The method for finding that the strain can promote the rice root system to form an iron film so as to achieve the effect of efficiently preventing the rice root system from absorbing the heavy metal cadmium is based on soil pot culture and field experiments of two rice varieties of Huazhan and Taibei 309. Designing 4 treatment groups for each of the pot culture and the field, repeatedly treating each group for 5 times, transplanting the germinated rice seedlings into the pot culture and the field after different treatments, after growing for 90-120 days, collecting rice root systems of the pot culture treatment groups for observation, and characterizing root samples by using SEM-EDS; collecting rice samples of the overground parts of the field treatment groups, and detecting the cadmium content of grains, stems and leaves. The pot experiment shows that the rice root system of the treatment group added with the bacterial suspension and the Fe (II) has more obvious color change and is rust red than other treatment groups; SEM-EDS analysis is carried out on the rice root systems of the treatment groups, layered precipitates formed on the surfaces of the rice root systems of the treatment groups added with the bacterial suspension and the Fe (II) are most obvious, the Fe and O content of the regions of the precipitates is high, and the precipitates can be determined to be iron oxide films. In a field experiment, the cadmium content of grains, stems and leaves of two rice varieties is obviously lower than that of other treatment groups in the treatment group added with the bacterial suspension and the Fe (II). The results show that the strain LLDRA6 has the capability of forming an iron film on the surface of the rice root system, thereby having the effect of efficiently preventing the rice root system from absorbing the heavy metal cadmium.

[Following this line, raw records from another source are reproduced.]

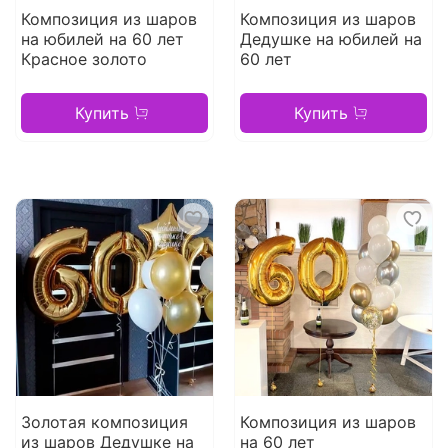
Композиция из шаров
Композиция из шаров
на юбилей на 60 лет
Дедушке на юбилей на
Красное золото
60 лет
Купить
Купить
Золотая композиция
Композиция из шаров
из шаров Дедушке на
на 60 лет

The method for preventing the heavy metal cadmium (Cd) from being absorbed by the root system of the rice by using the Providencia sp.LLDRA6 bacterial strain has the advantages of simple and convenient operation and low cost, overcomes the defects of complex operation, high cost, low efficiency and the like of the existing physicochemical restoration technology, has no secondary pollution risk to the environment, and has wide application prospect.
Drawings
FIG. 1 is a comparison of test tubes of a control group not inoculated with strain LLDRA6 and a treatment group inoculated with strain LLDRA6 in the ferrous sulfide gradient tube method (A: control group; B: treatment group);
FIG. 2 is the iron oxidation rate at different time points with the addition of only Fe (II) and with the simultaneous addition of strains LLDRA6 and Fe (II);
FIG. 3 is a real-time image of the root system of the Huazhan variety in the potted plant experiment (A: a control group; B: only bacterial suspension is added; C: only Fe (II) is added; D: both Fe (II) and bacterial suspension are added);
FIG. 4 is a SEM-EDS representation of the root system of the Huazhan variety in the potting experiment (A: control group; B: only bacterial suspension is added; C: only Fe (II) is added; D: Fe (II) and bacterial suspension are added at the same time);
FIG. 5 shows the cadmium content of rice grains in a field experiment (a first treatment group is a control group, a second treatment group is a treatment group only added with bacterial suspension, a third treatment group is a treatment group only added with Fe (II), and a fourth treatment group is a treatment group simultaneously added with Fe (II) and bacterial suspension);
FIG. 6 shows the cadmium content of rice stem and leaf in the field experiment (first treatment group: control group; second treatment group: only bacterial suspension was added; third treatment group: only Fe (II) was added; fourth treatment group: both Fe (II) and bacterial suspension were added).
Detailed Description
The providencia bacterial strain provided by the invention is preserved in China center for type culture Collection, Wuhan, China with the preservation number of CCTCC M2018876.
Providencia sp
1. Ferrous sulfide gradient tube process
1) The main reagents are as follows:
firstly, ammonium chloride; magnesium sulfate heptahydrate; ③ calcium chloride dihydrate; potassium hydrogen phosphate; FeS; sixthly, trace element solution and vitamin solution.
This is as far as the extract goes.